Cycling is generally a safe undertaking, but not if you are on El Camino de la Muerte.
Built by Paraguayan prisoners in the 1930s during the Chaco War and dubbed “Death Road,” it is the 40-mile downhill ride from La Cumbre at about 15,000 feet high to Yolosa, which is at 3,600 feet.
No sweat if you are on a regular road. However, the one-lane road has no guardrails to keep you from plunging down at speed down a 2,000 -foot cliff, rain makes it slippery, and fog keeps you from seeing ahead any safe distance.
If you meet a vehicle coming up, you have to stop and hope you can both fit. Bolivian drivers normally drive on the right side of the road, but for the Death Road, drivers have to drive on the left so they can see just how close they are from dropping.
Exhilarating? Oh, yeah! Not for the faint-hearted, obviously.
The ride takes about 5 hours. That is if you make it down.
Largest war memorial
Australia is always an interesting place with its wildly swinging climates and weird animals, but just cycling along the Great Ocean Road is mile upon mile of history.
Stretching 160 miles from Torquay to Allansford, it is the world’s largest memorial to the World War I soldiers that built it to connect isolated coastal settlements. They started in 1919 and finished it in 1932.
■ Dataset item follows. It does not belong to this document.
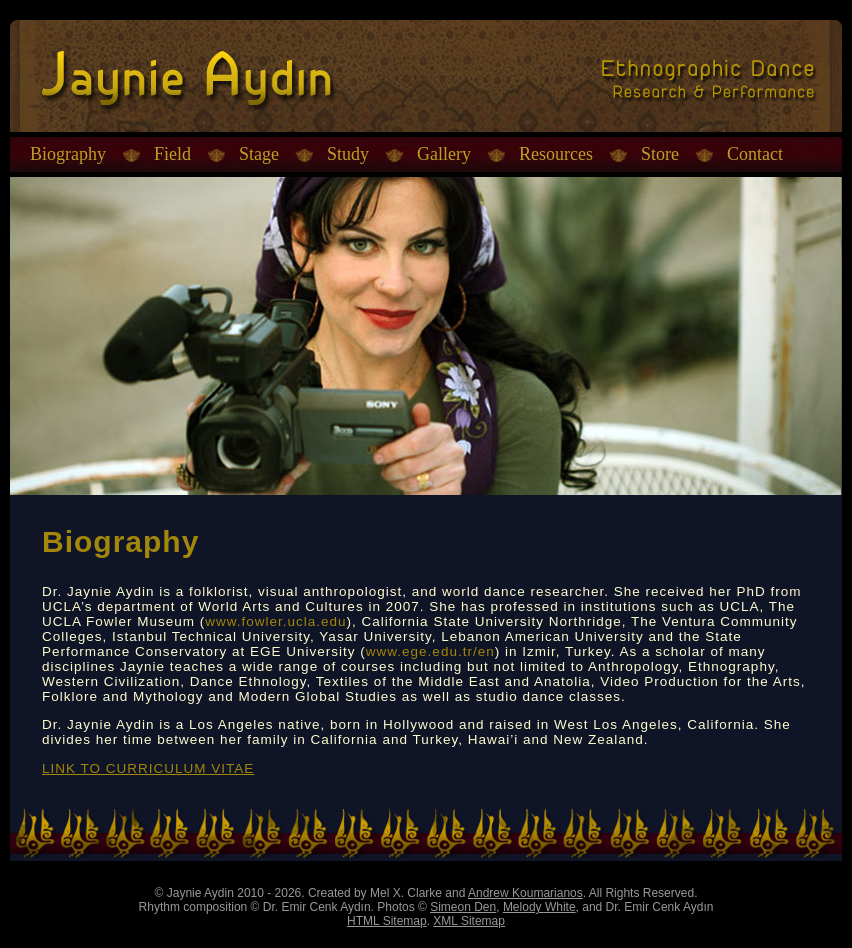  What do you see at coordinates (556, 154) in the screenshot?
I see `Resources` at bounding box center [556, 154].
Just getting to Easter Island, the most remote inhabited island in the world is an adventure in itself.
However, touring the cycling trails will give you a better experience of the ancient awesomeness of the Rapa Nui people that built the 887 giant stone monuments called “moai,” back when cranes were just birds.
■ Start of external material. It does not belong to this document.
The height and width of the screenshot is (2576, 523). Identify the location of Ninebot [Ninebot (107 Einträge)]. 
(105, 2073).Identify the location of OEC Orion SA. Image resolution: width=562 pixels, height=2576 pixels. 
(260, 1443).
Be sure to wait around for the sunset over Ahu Tahai, it is quite spectacular.
For a truly unique and literally breathtaking experience, head on over to Kashgar Highway in China to ride The Karakoram Highway cycle route.
It goes all the way to Pakistan via the Khunjerab Pass, at 4,693 meters elevation the highest paved border crossing in the world. You get a true bird’s eye view of the surrounding area and a glimpse of the 37-mile long Batura Glacier.
You wanted nature, you’ve got it!
The world is full of interesting and awesome experiences that most people miss. When you are riding a bicycle, you can’t help but slow down. Your life will be so much richer if you can see it from that perspective.